◆ DATA RECORDS
>>
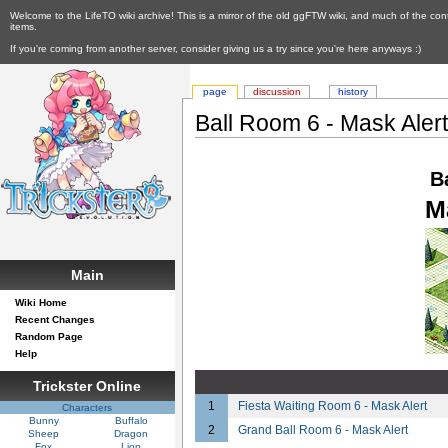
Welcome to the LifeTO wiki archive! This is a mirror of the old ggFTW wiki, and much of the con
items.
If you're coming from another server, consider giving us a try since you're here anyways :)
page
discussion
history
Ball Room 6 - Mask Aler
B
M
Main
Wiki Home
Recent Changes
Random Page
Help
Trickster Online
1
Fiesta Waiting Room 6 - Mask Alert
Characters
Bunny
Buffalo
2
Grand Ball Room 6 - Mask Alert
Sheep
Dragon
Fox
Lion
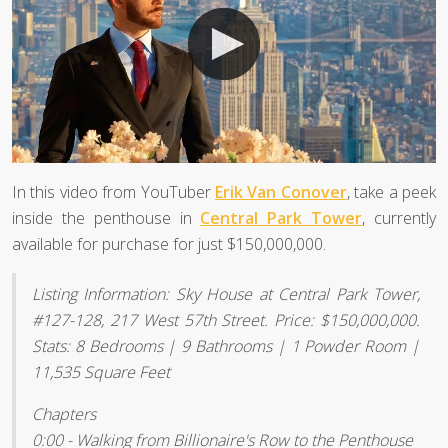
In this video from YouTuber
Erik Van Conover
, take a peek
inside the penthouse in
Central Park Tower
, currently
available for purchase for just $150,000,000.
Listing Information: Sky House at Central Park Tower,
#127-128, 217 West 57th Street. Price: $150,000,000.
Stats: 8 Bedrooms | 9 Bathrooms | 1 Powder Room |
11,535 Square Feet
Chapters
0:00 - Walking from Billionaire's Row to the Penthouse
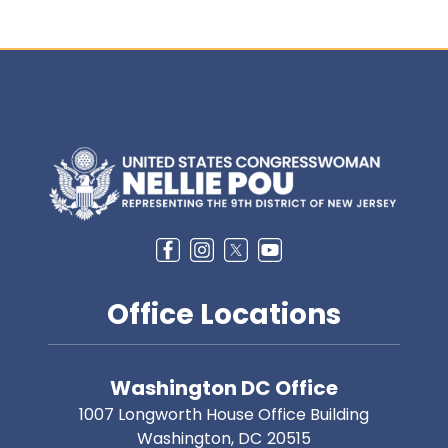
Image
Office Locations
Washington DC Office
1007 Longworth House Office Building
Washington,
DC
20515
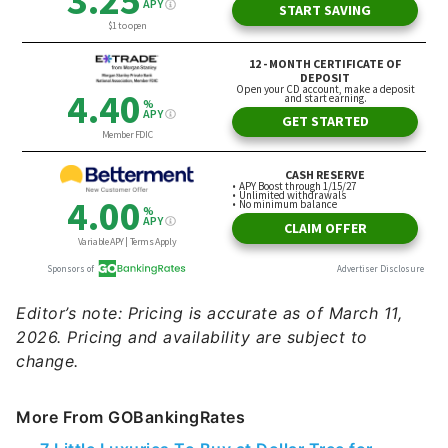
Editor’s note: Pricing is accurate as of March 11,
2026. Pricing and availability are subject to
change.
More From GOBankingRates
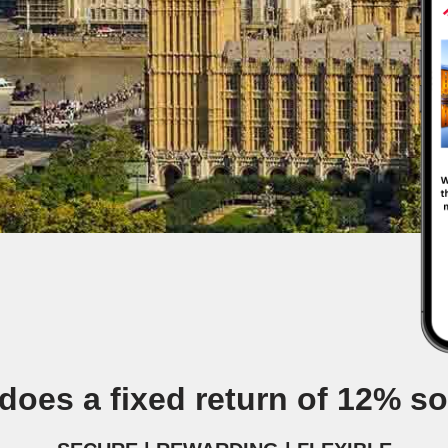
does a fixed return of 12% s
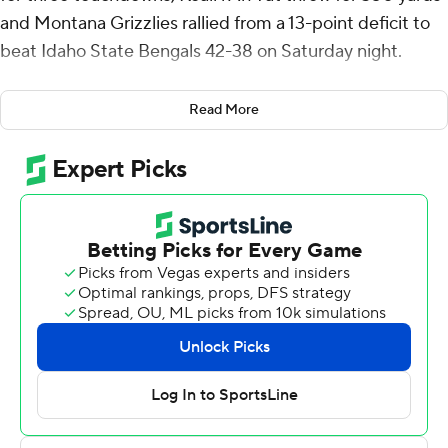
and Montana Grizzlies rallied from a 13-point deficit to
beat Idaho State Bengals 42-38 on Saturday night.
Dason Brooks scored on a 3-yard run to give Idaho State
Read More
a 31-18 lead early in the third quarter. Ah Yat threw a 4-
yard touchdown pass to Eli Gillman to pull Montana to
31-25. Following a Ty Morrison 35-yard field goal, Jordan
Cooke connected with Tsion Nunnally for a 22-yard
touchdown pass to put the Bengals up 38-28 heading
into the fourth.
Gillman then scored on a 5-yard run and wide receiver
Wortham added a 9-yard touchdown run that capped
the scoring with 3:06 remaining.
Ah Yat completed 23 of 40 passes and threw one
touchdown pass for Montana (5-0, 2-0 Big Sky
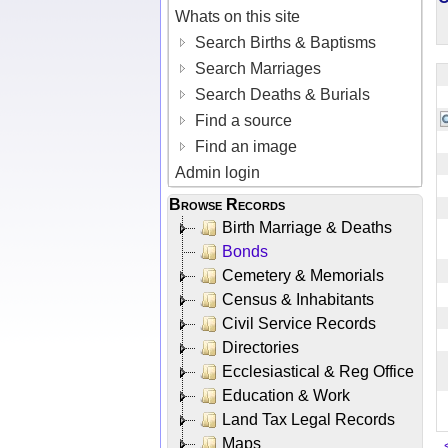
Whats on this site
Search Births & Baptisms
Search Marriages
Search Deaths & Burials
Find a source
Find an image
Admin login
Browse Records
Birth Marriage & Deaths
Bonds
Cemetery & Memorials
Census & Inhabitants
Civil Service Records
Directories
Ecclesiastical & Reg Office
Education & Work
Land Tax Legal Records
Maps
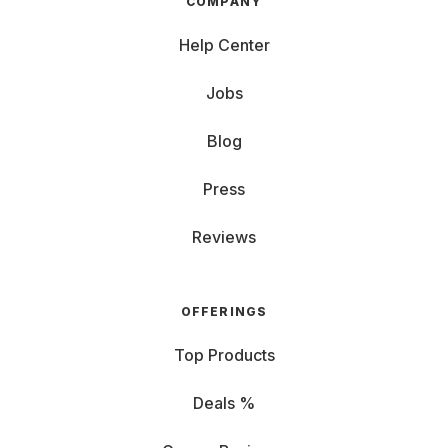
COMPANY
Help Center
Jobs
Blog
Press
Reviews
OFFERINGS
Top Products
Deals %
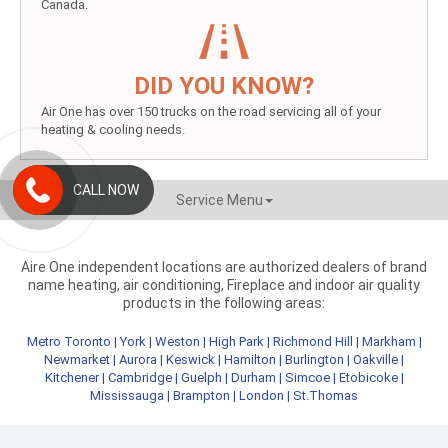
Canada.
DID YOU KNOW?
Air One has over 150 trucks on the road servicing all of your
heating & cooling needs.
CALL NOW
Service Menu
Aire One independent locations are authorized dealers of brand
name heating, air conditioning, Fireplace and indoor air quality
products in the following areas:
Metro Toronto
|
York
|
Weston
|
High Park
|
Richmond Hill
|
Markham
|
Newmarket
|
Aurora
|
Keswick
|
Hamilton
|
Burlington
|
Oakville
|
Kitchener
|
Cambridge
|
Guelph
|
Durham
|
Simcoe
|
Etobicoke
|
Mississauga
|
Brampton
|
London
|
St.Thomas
<<
When you have gone through the records above, say how many lines include the word "Deaths", and write nothing besides that number.

2